Ce que réussit fort bien White Material, c’est cette impression de cauchemar flottant qu’incarne une caméra volatile, à l’épaule, constamment en mouvement, dans lequel sont plongés des individus éparpillés dont les liens de parenté ou de travail ne sont jamais explicités, à l’instar des fondements de la révolution africaine. Nous sommes quelque part, dans des mi-chemins qui cristallisent en eux une violence sourde, aussi brûlante et assommante que le climat d’Afrique qui plonge Manuel dans un sommeil profond.
Claire Denis fait le choix esthétique de filmer la révolution par le prisme des corps : ils s’agitent, courent ou quittent la plantation, ils se dévêtent, se déchaussent pour enfiler sandalettes et courir encore, ils grimpent à l’échelle, descendent dans la cuve écraser la récolte, s’activent aux champs.
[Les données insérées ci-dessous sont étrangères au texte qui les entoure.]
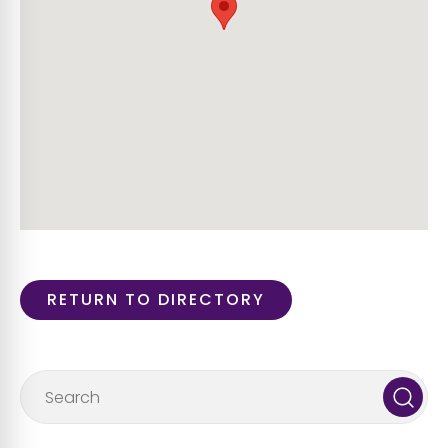
RETURN TO DIRECTORY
Tout, dans White Material, n’est que corps noirs et blancs oscillant entre vie et mort, simples « matériels » qui révèlent l’absence de considération humaine, éthique, compassionnelle : réussite et subsistance se comptent en billets de banque, il faut payer pour passer une frontière qui n’était pas là avant, payer encore pour obtenir les soins nécessaires, payer toujours pour récupérer de la main-d’œuvre.
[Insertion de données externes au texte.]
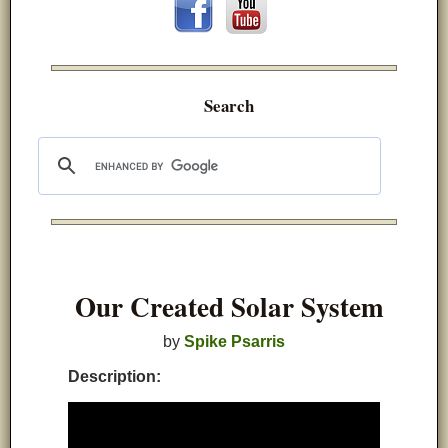
Search
Our Created Solar System
by
Spike Psarris
Description: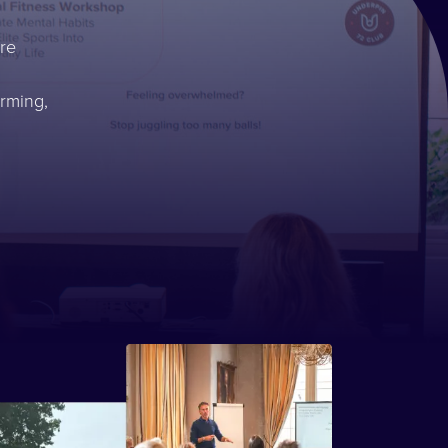
re
rming,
Voici une œuvre sur la corruption généralisée, une œuvre elle-même corrompue qui ne cherche nullement à mettre en scène des héros ou des modèles ; ce qu’il y a est à la fois foncièrement inhumain et terriblement humain, l’espace africain mutant ainsi en vaste théâtre cathartique sur lequel s’agitent des corps dans un décor irradié par le soleil. Portée par une Isabelle Huppert magistrale, le long métrage aborde l’Histoire par le biais des sens et propose une expérience hallucinatoire des plus audacieuses, attestant au passage le talent d’une cinéaste qui mériterait davantage de considération aujourd’hui : Claire Denis.